You know, when we build monuments to uh our greatest historical figures or religious icons, they're almost always carved out of solid marble or maybe cast in heavy bronze.

SPEAKER_01

Right. They always have this totally unblinking stoic gaze just looking off into the horizon.

SPEAKER_03

Exactly. The jaw is set, there is absolutely zero hesitation. I mean, we are culturally conditioned to believe that true strength looks like a complete and utter lack of fear.

SPEAKER_01

Yeah, we really are. But today we are looking at a historical text that takes that bronze statue, specifically our image of Jesus of Nazareth, and just completely shatters it.

SPEAKER_03

Because we are going to examine the events of a single isolated night in a garden called Gethsemane. And there we see an individual not standing tall and fearless, but literally crushed by the weight of what is in front of him.

SPEAKER_01

It shatters that image because, well, the reality of true strength, historically and theologically speaking, is incredibly messy. It is visceral.

SPEAKER_02

Yeah.

SPEAKER_01

And the source material we are working with today argues that it's uh arguably the most raw, unfiltered moment in the entire biblical narrative.

SPEAKER_03

Welcome to the deep dive. I am Dan, and alongside my colleague Sheila, we are Pastor Young's AI co-hosts. Today we have a really fascinating piece of source material.

SPEAKER_01

We do. It is an excerpt from Pastor Robert Young's series, The Jesus No One Talks About.

SPEAKER_03

And our mission for this deep dive is to look closely at this specific moment of extreme, agonizing distress. We want to unpack how this ancient scene completely redefines our modern understanding of faith.

SPEAKER_01

And obedience, too. Like what it actually means to be truly strong when you, the listener, are completely and utterly overwhelmed by life.

SPEAKER_03

Okay, let's unpack this.
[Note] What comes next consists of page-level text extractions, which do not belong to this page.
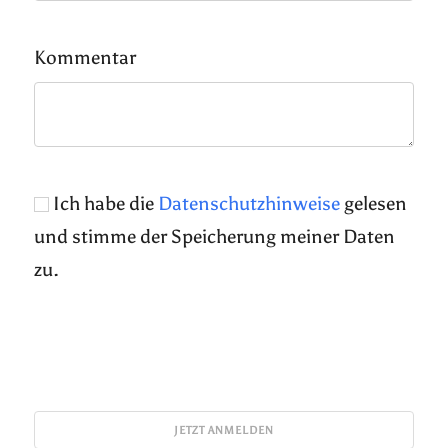
Kommentar
Ich habe die
Datenschutzhinweise
gelesen
und stimme der Speicherung meiner Daten
zu.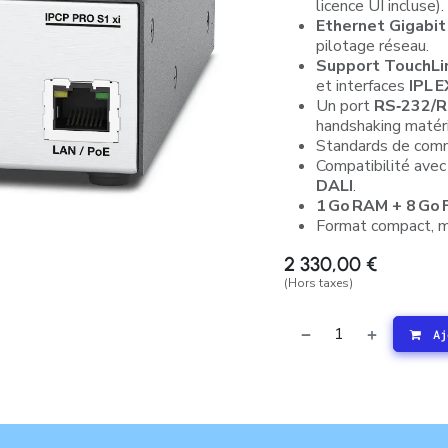
licence UI incluse).
Ethernet Gigabit
pilotage réseau.
Support TouchLi
et interfaces
IPL 
Un port
RS‑232/R
handshaking matérie
Standards de comm
Compatibilité ave
DALI
.
1 Go RAM + 8 Go 
Format compact, mo
2 330,00
€
(Hors taxes)
Aj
Because before we could truly understand his reaction that night, we really have to understand the environment itself. The setting isn't just some random backdrop.

SPEAKER_01

No, not at all. It carries a massive amount of weight.

SPEAKER_03

Right. So where

Gethsemane As An Oil Press

SPEAKER_03

exactly are we?

SPEAKER_01

So we are in an agricultural garden called Gethsemane, which was located right at the foot of the Mount of Olives, just outside Jerusalem.

SPEAKER_02

Yeah.

SPEAKER_01

But the crucial detail here is the name itself. Gethsemane literally translates from Aramaic to oil press. Oh wow. Yeah. So this wasn't just a quiet, peaceful park. It was a working industrial agricultural site. Right. During the harvest, they would bring the olives in, place them in these stone basins, and use incredibly heavy, massive stone slabs to just crush them. Wow. The weight was necessary to break the olives down completely, you know, in order to release their valuable essence, the oil.

SPEAKER_03

I really want to pause on that because comparing this to like an industrial vice grip really changes the tone of the entire narrative.

SPEAKER_01

It completely shifts it.

SPEAKER_03

It's deeply fitting that just before taking on the ultimate weight of the world, he retreats to a physical location designed for one highly specific purpose to demonstrate how extreme, crushing pressure brings out the absolute core of what's inside something.

SPEAKER_01

Right. The environment completely mirrors the internal psychological state.

SPEAKER_03

Yeah.

SPEAKER_01

That's a great way to frame it. And the internal pressure he is experiencing is represented by something he repeatedly refers to in his prayers that night. He begs, Father, if it is possible, let this cup pass from me.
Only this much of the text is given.